“More than Moore”: a glimpse at the future of computing
Earlier this year, Gordon Moore, co-founder of the chipmaker Intel, passed away aged 94. As well as helping to launch the era of the personal computer, Moore is known for his eponymous law, which states that the number of transistors on a computer chip will double about every two years.
This remarkable doubling has occurred since Moore’s law was first postulated in 1965 and has brought us mobile phones with vastly more computing power than was available on the entire planet six decades ago.
However, the atomic nature of matter and the laws of physics mean that transistors cannot keep shrinking forever; and researchers are currently looking for new ways of boosting computing power, without having to pack evermore silicon devices onto chips.
To explore what lies beyond the era of Moore’s law, IOP Publishing is presenting a webinar called “More than Moore”, which will look at some of the technologies that could play roles in the computers of the future.
The webinar will bring together:
- Steve Furber (ICL professor of computer engineering at the University of Manchester, UK), who does research on neural systems engineering;
- Chaoran Huang (assistant professor at The Chinese University of Hong Kong), who works on silicon photonics, photonic integrated circuits, and nonlinear optics;
- Bhavin Shastri (assistant professor at Queen’s University, Canada), who designs and builds programmable nanophotonic processors; and
- Renbao Liu (professor at The Chinese University of Hong Kong), who works on quantum nonlinear spectroscopy.
Each speaker will give an overview of their research and a perspective on the future of computing, before convening for a panel discussion. Members of the audience will have the opportunity to pitch questions directly to the panel.

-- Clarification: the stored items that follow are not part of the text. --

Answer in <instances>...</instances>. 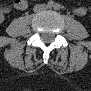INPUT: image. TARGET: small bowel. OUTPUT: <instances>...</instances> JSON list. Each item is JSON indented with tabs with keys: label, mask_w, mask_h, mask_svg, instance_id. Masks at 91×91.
I'll list each match as a JSON object with an SVG mask.
<instances>
[{
	"label": "small bowel",
	"mask_w": 91,
	"mask_h": 91,
	"mask_svg": "<svg viewBox=\"0 0 91 91\" xmlns=\"http://www.w3.org/2000/svg\"><path fill=\"white\" fill-rule=\"evenodd\" d=\"M28 6V3L26 0H15L13 3V7L17 10H25ZM8 11V9L6 10ZM77 14H83L84 9L82 7H79L75 10Z\"/></svg>",
	"instance_id": "c3829d8e"
}]
</instances>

Steve Furber, CBE FRS FREng is ICL professor of computer engineering in the Department of Computer Science at the University of Manchester, UK. After completing a BA in mathematics and a PhD in aerodynamics at the University of Cambridge, UK, he spent the 1980s at Acorn Computers, where he was a principal designer of the BBC Microcomputer and the ARM 32-bit RISC microprocessor. More than 250 bn ARM-powered chips have since been manufactured, powering much of the world’s mobile and embedded computing. He moved to the ICL chair at Manchester in 1990, where he leads research into asynchronous and low-power systems and, more recently, neural systems engineering, where the SpiNNaker project has delivered a computer incorporating a million ARM processors optimized for brain-modelling applications.
Chaoran Huang, received a PhD from The Chinese University of Hong Kong, Hong Kong, in 2016. She was a postdoctoral research fellow at Princeton University, Princeton, NJ, USA, from 2017 to 2021. She is currently an assistant professor at the Chinese University of Hong Kong. She has broad research interests in optical computing, photonic integrated circuits, and optical communications. Her current research focuses on developing novel photonic devices, integrated circuits, and complementary algorithms for high-performance AI computing and information processing. She has published more than 50 papers, including Nature Electronics and Nature Communications. She has served as co-chair, TPC member of many international conferences, and the editorial board member of Communication Engineering in the Nature Portfolio. She was the recipient of the 2019 Rising Stars Women in Engineering Asia and the 2022 Optica 20th Anniversary Challenge Prize.
Bhavin J Shastri is an assistant professor of engineering physics at Queen’s University and a faculty affiliate at the Vector Institute. He was an associate research scholar (2016–2018) and Banting and NSERC postdoctoral fellow (2012–2016) at Princeton University. He received a PhD in electrical engineering (photonics) from McGill University in 2012. He is a co-author of the book Neuromorphic Photonics, a term he helped coin. Shastri is the recipient of a 2022 iCANX Young Scientist Award, the 2022 SPIE Early Career Achievement Award, and the 2020 IUPAP Young Scientist Prize in Optics “for his pioneering contributions to neuromorphic photonics”. He is a Senior Member of Optica and IEEE.
Renbao Liu got his BSc in 1995 from Nanjing University, Department of Physics and a PhD in 2000 from Institute of Semiconductors, Chinese Academy of Science. After postdoctoral research in Center for Advanced Study, Tsinghua University and in Department of Physics, University of California – San Diego, he joined The Chinese University of Hong Kong in 2005 as a faculty member of Department of Physics, where has been a full professor since 2014.